**Work required:** Please tally the lines in the records that include the word "Noël" and answer with the bare number.

[Stored data entries]
****************************************
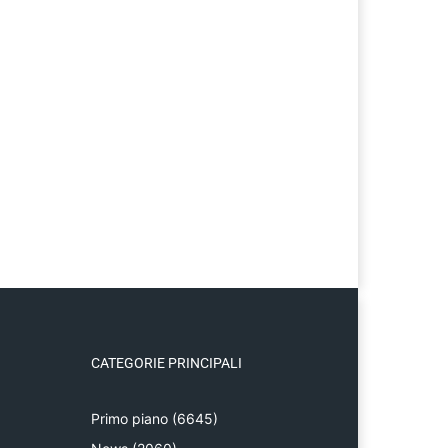
CATEGORIE PRINCIPALI
Primo piano
(6645)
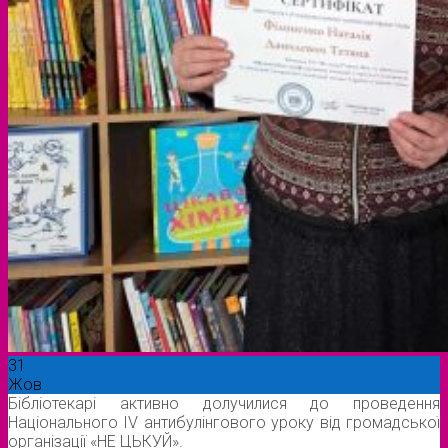
31
Жов
Бібліотекарі активно долучилися до проведення
Національного ІV антибулінгового уроку від громадської
організації «НЕ ЦЬКУЙ».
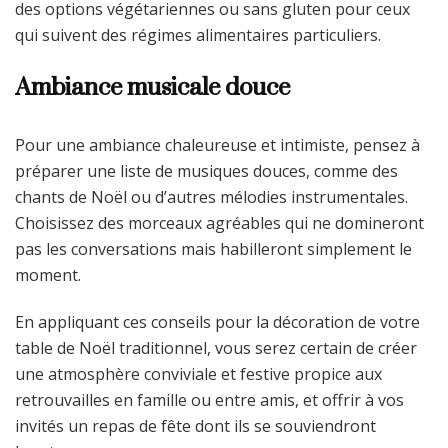
des options végétariennes ou sans gluten pour ceux
qui suivent des régimes alimentaires particuliers.
Ambiance musicale douce
Pour une ambiance chaleureuse et intimiste, pensez à
préparer une liste de musiques douces, comme des
chants de Noël ou d’autres mélodies instrumentales.
Choisissez des morceaux agréables qui ne domineront
pas les conversations mais habilleront simplement le
moment.
En appliquant ces conseils pour la décoration de votre
table de Noël traditionnel, vous serez certain de créer
une atmosphère conviviale et festive propice aux
retrouvailles en famille ou entre amis, et offrir à vos
invités un repas de fête dont ils se souviendront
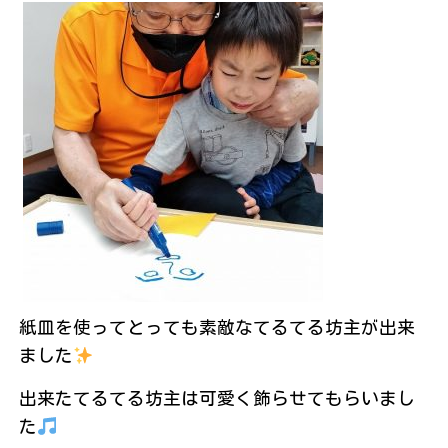
紙皿を使ってとっても素敵なてるてる坊主が出来
ました
出来たてるてる坊主は可愛く飾らせてもらいまし
た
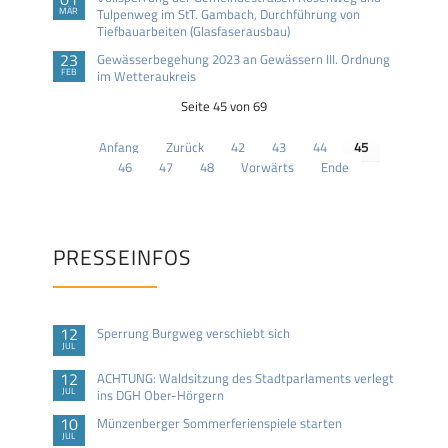
MÄR
Tulpenweg im StT. Gambach, Durchführung von
Tiefbauarbeiten (Glasfaserausbau)
23
Gewässerbegehung 2023 an Gewässern III. Ordnung
FEB
im Wetteraukreis
Seite 45 von 69
Anfang
Zurück
42
43
44
45
46
47
48
Vorwärts
Ende
PRESSEINFOS
12
Sperrung Burgweg verschiebt sich
JUL
12
ACHTUNG: Waldsitzung des Stadtparlaments verlegt
JUL
ins DGH Ober-Hörgern
10
Münzenberger Sommerferienspiele starten
JUL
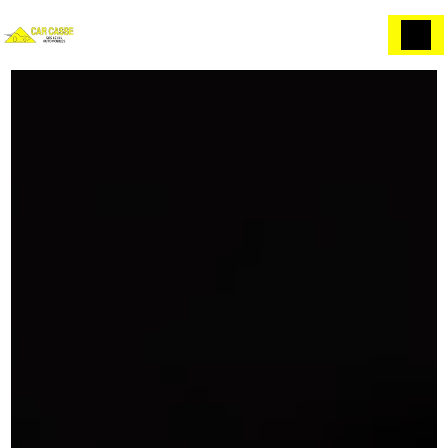
Panneau de gestion des cookies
****************************************
**Written answer:** 2